Between the bustling workday, a slew of hard deadlines and the sheer effort of maintaining personal life outside of the office, it’s unsurprising that many Brits have a serious problem with finding the motivation to upkeep their home and work lives. Things slip, and once they start to slip, it’s far harder to prevent a full-blown disaster. Miss that one deadline, and all others are pushed back as you struggle to catch up. Lose concentration whilst completing a task and the day’s work may be rendered pointless. Miss laundry day one week and you’re wearing that ill-fitting shirt you took out of rotation for the day.
It’s important, when looking to improve motivation, to consider that many workplace specialists perceive motivation to act like a muscle. If you don’t use a muscle for a while, it starts to get weaker and is unable to perform as it once did. Work on that muscle, and it rebuilds itself stronger and better than before. With that in mind, your motivation needs to be trained with an equally effective regime.

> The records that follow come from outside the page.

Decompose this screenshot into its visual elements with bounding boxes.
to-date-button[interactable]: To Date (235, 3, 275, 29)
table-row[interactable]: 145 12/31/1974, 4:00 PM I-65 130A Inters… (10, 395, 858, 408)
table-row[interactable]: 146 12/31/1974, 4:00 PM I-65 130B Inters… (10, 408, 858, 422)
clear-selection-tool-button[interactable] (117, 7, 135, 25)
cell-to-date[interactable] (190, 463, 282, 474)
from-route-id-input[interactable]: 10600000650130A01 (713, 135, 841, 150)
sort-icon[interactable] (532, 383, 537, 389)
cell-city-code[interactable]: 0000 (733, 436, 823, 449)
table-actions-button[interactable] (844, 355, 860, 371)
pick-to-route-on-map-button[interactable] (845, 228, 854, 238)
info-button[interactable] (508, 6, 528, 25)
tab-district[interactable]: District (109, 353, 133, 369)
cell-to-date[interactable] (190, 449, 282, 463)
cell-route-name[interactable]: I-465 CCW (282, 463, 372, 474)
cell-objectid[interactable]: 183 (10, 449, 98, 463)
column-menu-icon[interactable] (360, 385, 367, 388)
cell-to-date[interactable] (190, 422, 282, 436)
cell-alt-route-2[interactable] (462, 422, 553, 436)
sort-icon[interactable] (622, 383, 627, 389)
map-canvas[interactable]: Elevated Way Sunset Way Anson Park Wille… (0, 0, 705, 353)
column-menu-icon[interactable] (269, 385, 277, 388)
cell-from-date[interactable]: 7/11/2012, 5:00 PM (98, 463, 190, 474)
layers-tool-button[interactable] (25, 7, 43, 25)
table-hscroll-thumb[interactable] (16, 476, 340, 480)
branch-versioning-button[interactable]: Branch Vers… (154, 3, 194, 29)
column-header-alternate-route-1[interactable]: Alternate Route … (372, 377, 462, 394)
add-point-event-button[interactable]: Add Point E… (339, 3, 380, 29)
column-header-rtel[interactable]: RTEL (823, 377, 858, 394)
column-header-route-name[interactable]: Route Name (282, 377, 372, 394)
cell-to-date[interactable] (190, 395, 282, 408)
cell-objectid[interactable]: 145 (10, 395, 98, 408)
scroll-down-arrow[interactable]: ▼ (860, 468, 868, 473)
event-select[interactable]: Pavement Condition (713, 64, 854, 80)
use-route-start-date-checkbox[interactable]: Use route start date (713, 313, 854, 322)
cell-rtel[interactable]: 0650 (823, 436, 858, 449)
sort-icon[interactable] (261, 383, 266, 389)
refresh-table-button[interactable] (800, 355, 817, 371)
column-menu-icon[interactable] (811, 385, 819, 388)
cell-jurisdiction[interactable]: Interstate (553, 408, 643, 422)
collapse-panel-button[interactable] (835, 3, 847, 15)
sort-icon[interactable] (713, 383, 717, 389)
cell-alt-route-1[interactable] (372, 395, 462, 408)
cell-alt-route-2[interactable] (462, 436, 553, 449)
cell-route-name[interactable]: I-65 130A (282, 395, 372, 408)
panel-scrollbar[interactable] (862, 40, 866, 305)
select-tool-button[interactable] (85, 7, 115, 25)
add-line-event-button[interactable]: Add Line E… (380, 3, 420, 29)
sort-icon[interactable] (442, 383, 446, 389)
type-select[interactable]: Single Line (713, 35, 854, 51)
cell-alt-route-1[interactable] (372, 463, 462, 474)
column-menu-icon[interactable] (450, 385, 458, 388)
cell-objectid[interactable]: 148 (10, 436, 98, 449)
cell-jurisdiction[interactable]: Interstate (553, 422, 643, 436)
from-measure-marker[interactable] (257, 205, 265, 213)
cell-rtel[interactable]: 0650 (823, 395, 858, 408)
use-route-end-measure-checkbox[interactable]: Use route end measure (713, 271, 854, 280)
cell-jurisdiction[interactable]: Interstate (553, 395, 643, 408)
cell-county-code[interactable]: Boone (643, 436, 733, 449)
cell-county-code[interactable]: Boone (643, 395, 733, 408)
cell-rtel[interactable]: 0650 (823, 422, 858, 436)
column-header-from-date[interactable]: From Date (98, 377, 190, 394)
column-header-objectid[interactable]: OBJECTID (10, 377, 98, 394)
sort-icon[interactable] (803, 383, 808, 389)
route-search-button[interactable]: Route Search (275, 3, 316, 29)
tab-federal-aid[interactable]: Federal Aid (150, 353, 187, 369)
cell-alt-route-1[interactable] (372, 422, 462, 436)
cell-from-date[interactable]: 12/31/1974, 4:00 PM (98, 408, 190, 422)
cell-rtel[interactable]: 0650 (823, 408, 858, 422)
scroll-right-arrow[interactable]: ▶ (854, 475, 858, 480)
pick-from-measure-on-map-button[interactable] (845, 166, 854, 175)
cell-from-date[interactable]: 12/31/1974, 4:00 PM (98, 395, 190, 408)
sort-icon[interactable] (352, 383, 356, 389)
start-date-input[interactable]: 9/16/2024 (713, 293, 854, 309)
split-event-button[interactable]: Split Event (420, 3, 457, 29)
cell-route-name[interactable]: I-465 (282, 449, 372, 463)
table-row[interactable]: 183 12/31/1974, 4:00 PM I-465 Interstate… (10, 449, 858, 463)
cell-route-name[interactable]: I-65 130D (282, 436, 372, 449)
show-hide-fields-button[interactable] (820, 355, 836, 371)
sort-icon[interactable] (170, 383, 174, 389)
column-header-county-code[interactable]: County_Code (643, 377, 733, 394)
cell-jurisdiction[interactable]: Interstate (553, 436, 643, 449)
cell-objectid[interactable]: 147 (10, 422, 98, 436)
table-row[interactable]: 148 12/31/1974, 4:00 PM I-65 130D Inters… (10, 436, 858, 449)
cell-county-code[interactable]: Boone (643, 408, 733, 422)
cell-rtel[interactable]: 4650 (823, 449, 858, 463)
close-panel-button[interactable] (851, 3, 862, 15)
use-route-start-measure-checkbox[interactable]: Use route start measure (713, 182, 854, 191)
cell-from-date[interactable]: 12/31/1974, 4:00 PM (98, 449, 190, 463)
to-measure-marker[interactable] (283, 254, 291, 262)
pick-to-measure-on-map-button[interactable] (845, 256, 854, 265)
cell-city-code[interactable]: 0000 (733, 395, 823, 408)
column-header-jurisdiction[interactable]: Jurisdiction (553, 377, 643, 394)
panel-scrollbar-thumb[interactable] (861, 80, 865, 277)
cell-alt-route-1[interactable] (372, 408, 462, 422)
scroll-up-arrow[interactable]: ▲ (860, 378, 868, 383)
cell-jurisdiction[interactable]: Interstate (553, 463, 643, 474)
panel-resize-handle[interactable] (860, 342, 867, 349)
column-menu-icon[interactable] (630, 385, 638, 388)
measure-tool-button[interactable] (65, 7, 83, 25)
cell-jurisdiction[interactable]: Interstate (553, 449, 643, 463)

But when pushing your motivation, what works?
Find an ‘accountability partner’
The best way to get motivated is to find someone else who is either already talented at productivity, or someone who also wants to better themselves and use this camaraderie to push yourself to your limits. Friendly competition and the conviction of knowing that someone else is aware if you succeed or fail is a fantastic way of keeping yourself to your own promises.
Organise your brain
Different kinds of learners will do this in different ways, yet a good way to describe the jumble in your brain is in the form of a metaphorical monolith. This giant, looming monolith of to-do lists, big projects and general tasks requiring effort looks seemingly impossible when viewed in this way, yet simply getting these things down in the form of a structured to-do list replete with action dates and scales of investment will turn that monolith into bite-sized chunks, which you can complete one-by-one.
Start small
The rewarding feeling of crossing off an item on your to-do list is a powerful one. It breeds motivation as you power through your tasks. Start with something small that you’ve been meaning to get done and build to bigger tasks. You’ll be so in the zone by the time that you get to the key projects, you’ll be in the mindset to tackle them head-on.
Be realistic
People generally attempt to dive into productivity and set themselves unrealistic deadlines. If you’re physically unable to complete these deadlines, you’re setting yourself up for guaranteed failure, which is a massive motivation killer.
Give yourself a break
Figuratively and literally, everyone needs time to clear their mind and unpack information. If you try to pile on too much at once, you’ll overload yourself and kill your motivation. Take short, sharp breaks between tasks – but keep these brief and get right back to work afterwards.